Estimating the position and orientation of a camera in a scene based on images is an essential part of many (3D) Computer Vision and Robotics algorithms such as Structure-from-Motion, Simultaneous Localization and Mapping (SLAM), and visual localization. Camera localization has applications in navigation for autonomous vehicles/robots, Augmented and Virtual Reality, and 3D mapping. Furthermore, there are strong relations to camera calibration and visual place recognition. In this talk, I will give an overview over past and current efforts on robust, efficient, and accurate camera localization. I will begin the talk showing that classical localization approaches haven’t been made obsolete by deep learning.
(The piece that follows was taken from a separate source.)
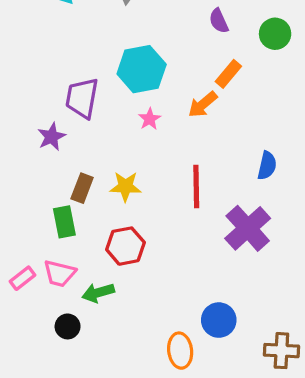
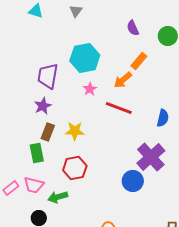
purple star: (51, 137) -> (43, 106), moved
red line: (196, 187) -> (119, 108), moved, turned -68
blue circle: (219, 320) -> (133, 181), moved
Following a local feature-based approach, the talk will discuss how to adapt such methods for real-time visual localization on mobile devices with limited computational capabilities and approaches that scale to large (city-scale) scenes, including the challenges encountered at large-scale. The final part of the talk will discuss open problems in the areas of camera localization and 3D mapping, both in terms of problems we are currently working on as well as interesting long-term goals.

**Short bio**:

Torsten Sattler received a PhD in Computer Science from RWTH Aachen University, Germany, in 2013 under the supervision of Prof. Bastian Leibe and Prof. Leif Kobbelt. In December 2013, he joined the Computer Vision and Geometry Group of Prof. Marc Pollefeys at ETH Zurich, Switzerland, where he currently is a senior researcher and Marc Pollefeys’ deputy while Prof. Pollefeys is on leave from ETH. His research interests include (large-scale) image-based localization using Structure-from-Motion point clouds, real-time localization and SLAM on mobile devices and for robotics, 3D mapping, Augmented & Virtual Reality, (multi-view) stereo, image retrieval and efficient spatial verification, camera calibration and pose estimation. Torsten has worked on dense sensing for self-driving cars as part of the V-Charge project. He is currently involved in enabling semantic SLAM and re-localization for gardening robots (as part of a EU Horizon 2020 project where he leads the efforts on a workpackage), research for Google’s Tango project, where he leads CVG’s research efforts, and in work on self-driving cars.